Hugging the left knee with both hands brings the left leg to the chest.
Hold for a few breaths and rotate the leg to open the hips for the pose.
Bring the left knee into the left elbow and support the left ankle with the right hand to cradle the left leg.
Hold the leg and breathe for a few seconds while rocking.
Hook the left leg over the left shoulder next.
Sitting cross-legged, fold the right leg in half. Bend your back and stretch the left hand sideward while holding the left foot with the right hand.
Finally, grip the left foot with the right hand and straighten the left leg. As you lengthen the right side, press against the left fingers. Straighten the left leg and look right.
Benefits of Compass Pose in Yoga
Opens the chest, hamstrings, hips, and obliques.
Allows increased flexibility of the spine.
Stimulates the internal organs, the digestive system first.
Enables the professional to grow more patient and understanding.

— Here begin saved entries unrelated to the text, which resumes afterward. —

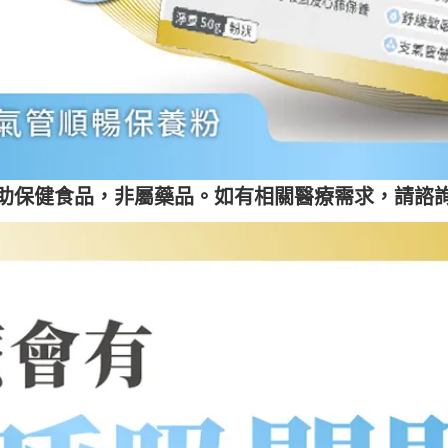
助保健食品，非屬藥品。如有相關醫療需求，請諮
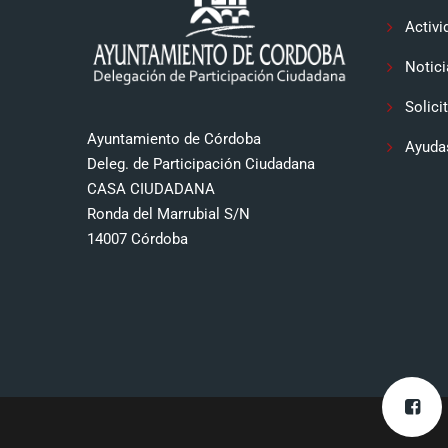
Activi
Notici
Solici
Ayuntamiento de Córdoba
Ayuda
Deleg. de Participación Ciudadana
CASA CIUDADANA
Ronda del Marrubial S/N
14007 Córdoba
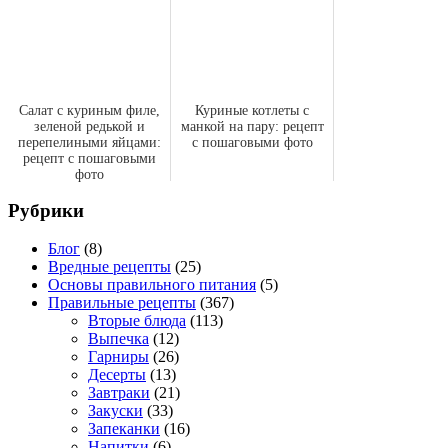
Салат с куриным филе,
Куриные котлеты с
зеленой редькой и
манкой на пару: рецепт
перепелиными яйцами:
с пошаговыми фото
рецепт с пошаговыми
фото
Рубрики
Блог
(8)
Вредные рецепты
(25)
Основы правильного питания
(5)
Правильные рецепты
(367)
Вторые блюда
(113)
Выпечка
(12)
Гарниры
(26)
Десерты
(13)
Завтраки
(21)
Закуски
(33)
Запеканки
(16)
Напитки
(6)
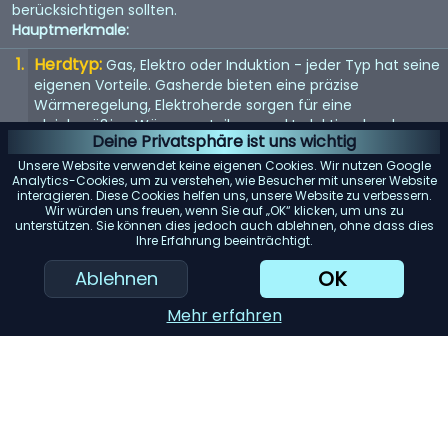
berücksichtigen sollten.
Hauptmerkmale:
Herdtyp:
Gas, Elektro oder Induktion - jeder Typ hat seine
eigenen Vorteile. Gasherde bieten eine präzise
Wärmeregelung, Elektroherde sorgen für eine
gleichmäßige Wärmeverteilung und Induktionsherde
Deine Privatsphäre ist uns wichtig
ermöglichen ein schnelles und effizientes Erhitzen.
Unsere Website verwendet keine eigenen Cookies. Wir nutzen Google
Größe:
Die Größe des Herds sollte in Ihre Küche passen
Analytics-Cookies, um zu verstehen, wie Besucher mit unserer Website
interagieren. Diese Cookies helfen uns, unsere Website zu verbessern.
und Ihren Kochbedürfnissen entsprechen.
Wir würden uns freuen, wenn Sie auf „OK“ klicken, um uns zu
Standardbreiten sind 30 und 36 Zoll, aber es sind auch
unterstützen. Sie können dies jedoch auch ablehnen, ohne dass dies
größere Modelle erhältlich.
Ihre Erfahrung beeinträchtigt.
Anzahl der Brenner:
Mehr Brenner bieten mehr
OK
Ablehnen
Flexibilität. Berücksichtigen Sie Ihre Kochgewohnheiten -
kochen Sie oft mehrere Gerichte gleichzeitig?
Mehr erfahren
KI-Einkaufsassistent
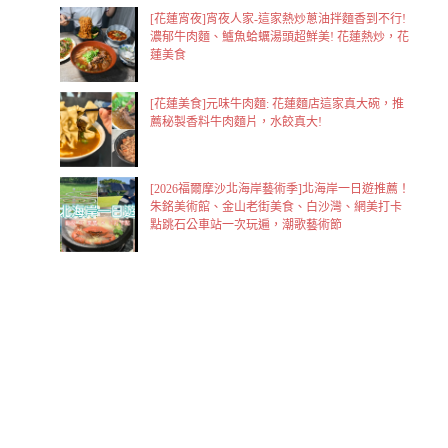
[花蓮宵夜]宵夜人家-這家熱炒蔥油拌麵香到不行!
濃郁牛肉麵、鱸魚蛤蠣湯頭超鮮美! 花蓮熱炒，花
蓮美食
[花蓮美食]元味牛肉麵: 花蓮麵店這家真大碗，推
薦秘製香料牛肉麵片，水餃真大!
[2026福爾摩沙北海岸藝術季]北海岸一日遊推薦！
朱銘美術館、金山老街美食、白沙灣、網美打卡
點跳石公車站一次玩遍，潮歌藝術節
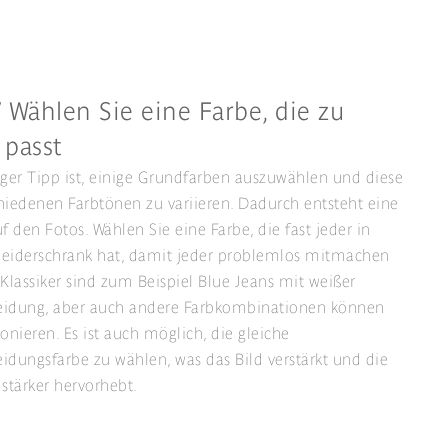
 Wählen Sie eine Farbe, die zu
 passt
iger Tipp ist, einige Grundfarben auszuwählen und diese
hiedenen Farbtönen zu variieren. Dadurch entsteht eine
uf den Fotos. Wählen Sie eine Farbe, die fast jeder in
leiderschrank hat, damit jeder problemlos mitmachen
 Klassiker sind zum Beispiel Blue Jeans mit weißer
eidung, aber auch andere Farbkombinationen können
ionieren. Es ist auch möglich, die gleiche
idungsfarbe zu wählen, was das Bild verstärkt und die
 stärker hervorhebt.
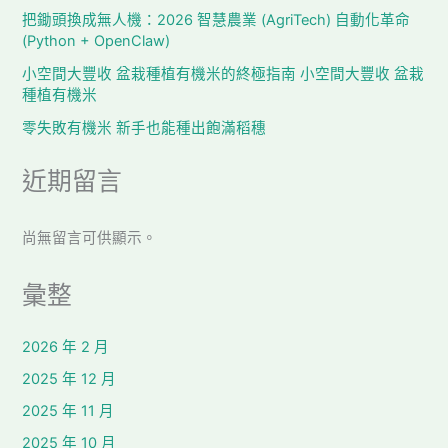
把鋤頭換成無人機：2026 智慧農業 (AgriTech) 自動化革命
(Python + OpenClaw)
小空間大豐收 盆栽種植有機米的終極指南 小空間大豐收 盆栽
種植有機米
零失敗有機米 新手也能種出飽滿稻穗
近期留言
尚無留言可供顯示。
彙整
2026 年 2 月
2025 年 12 月
2025 年 11 月
2025 年 10 月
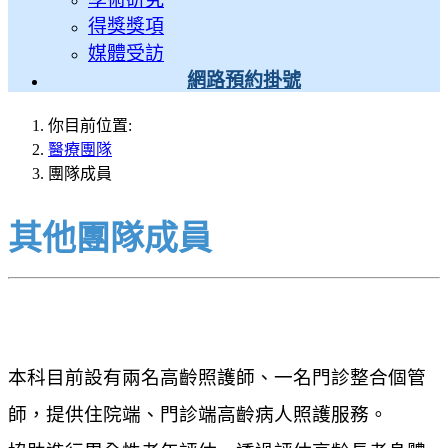
得獎獎項
媒體受訪
網路預約掛號
你目前位置:
醫療團隊
團隊成員
其他團隊成員
本科目前設有兩名高齡照護師、一名門診整合個管
師，提供住院端、門診端高齡病人照護服務。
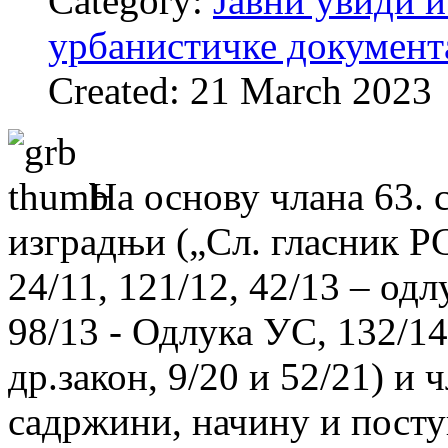
Category:
Јавни увиди и
урбанистичке документ
Created: 21 March 2023
На основу члана 63. 
изградњи („Сл. гласник РС“
24/11, 121/12, 42/13 – од
98/13 - Одлука УС, 132/14,
др.закон, 9/20 и 52/21) и 
садржини, начину и посту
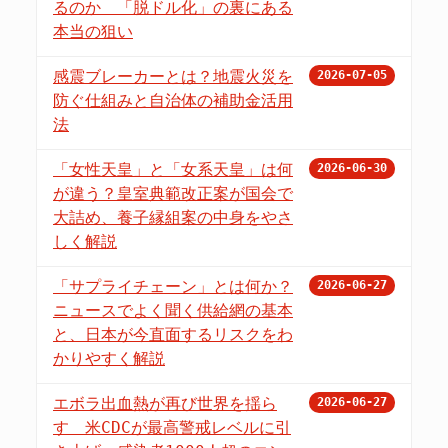
るのか 「脱ドル化」の裏にある
本当の狙い
感震ブレーカーとは？地震火災を
2026-07-05
防ぐ仕組みと自治体の補助金活用
法
「女性天皇」と「女系天皇」は何
2026-06-30
が違う？皇室典範改正案が国会で
大詰め、養子縁組案の中身をやさ
しく解説
「サプライチェーン」とは何か？
2026-06-27
ニュースでよく聞く供給網の基本
と、日本が今直面するリスクをわ
かりやすく解説
エボラ出血熱が再び世界を揺ら
2026-06-27
す 米CDCが最高警戒レベルに引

Stress and constipation relief
Work the hips and lower back.
Variations and Modifications
Modifications:
- Before entering the position, hook the ankle to Stretch the Hamstring.
- A blanket for a raised knee.
Variations:
- Archer Pose
- Compass pose standing
- Pose for a Heron
- Forward bend from the head to the knees
Contraindications for Compass Pose in Yoga
- Shoulder harm
- Back pain
- Slipped disc
- Back pain from sciatica
Common Mistakes
The Compass Pose is Rough. Thus, people typically push too hard too quickly. Listen to your body and quit if it hurts. Be patient and kind to yourself while learning this stance. [2]

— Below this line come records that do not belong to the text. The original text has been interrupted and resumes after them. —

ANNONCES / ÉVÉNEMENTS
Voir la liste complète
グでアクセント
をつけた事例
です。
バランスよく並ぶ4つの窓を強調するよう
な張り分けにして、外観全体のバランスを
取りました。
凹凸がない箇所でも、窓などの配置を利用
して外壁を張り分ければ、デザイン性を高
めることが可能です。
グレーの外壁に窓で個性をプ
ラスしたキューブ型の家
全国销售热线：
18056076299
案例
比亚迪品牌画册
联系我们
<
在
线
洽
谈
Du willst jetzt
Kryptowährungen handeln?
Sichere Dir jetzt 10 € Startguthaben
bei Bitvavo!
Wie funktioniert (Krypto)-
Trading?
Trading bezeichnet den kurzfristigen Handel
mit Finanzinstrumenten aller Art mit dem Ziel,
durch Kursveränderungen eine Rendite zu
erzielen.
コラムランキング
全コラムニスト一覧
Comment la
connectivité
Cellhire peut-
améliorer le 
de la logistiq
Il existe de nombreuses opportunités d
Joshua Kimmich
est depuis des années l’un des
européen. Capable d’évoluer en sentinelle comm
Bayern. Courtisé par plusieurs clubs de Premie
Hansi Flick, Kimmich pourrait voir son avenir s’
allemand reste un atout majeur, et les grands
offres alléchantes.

Keep practicing, and you’ll succeed. Wait to force. Understanding the most common mistakes
Conclusion
In conclusion, the Compass Pose in yoga could be challenging; it is about fulfilling yoga poses that benefit the body and intellect. By practicing mindfully and deliberately, you’ll tackle the transformative control of this lovely asana to extend your yoga hone and improve your general well-being.
Source:
Lombardo, K. (2023, September 28). Compass Pose (Surya Yantrasana). YogaRenew.
Heagberg, K. (2016, August 4). Find your bearings in compass Pose: a Step-by-Step guide.
HealthinPedia Author
Elyce, a Wellness Writer and Content Creator from Adelphi University, is also a Yoga and Meditation Coach, Outdoors Enthusiast, and Breast Cancer Survivor. With over 20 years of experience as an E-RYT 500, she brings a deep dedication to yoga and meditation. Elyce's wealth of knowledge and experience shines through in her role as a teacher, writer, and mentor. She is the co-founder and content creator of the Refined Flow 200-hour Yoga Teacher Training program, as well as a core faculty member at Omega for 11 years. Additionally, she is a teaching staff member at the Radiance Sutras Meditation Teacher Training.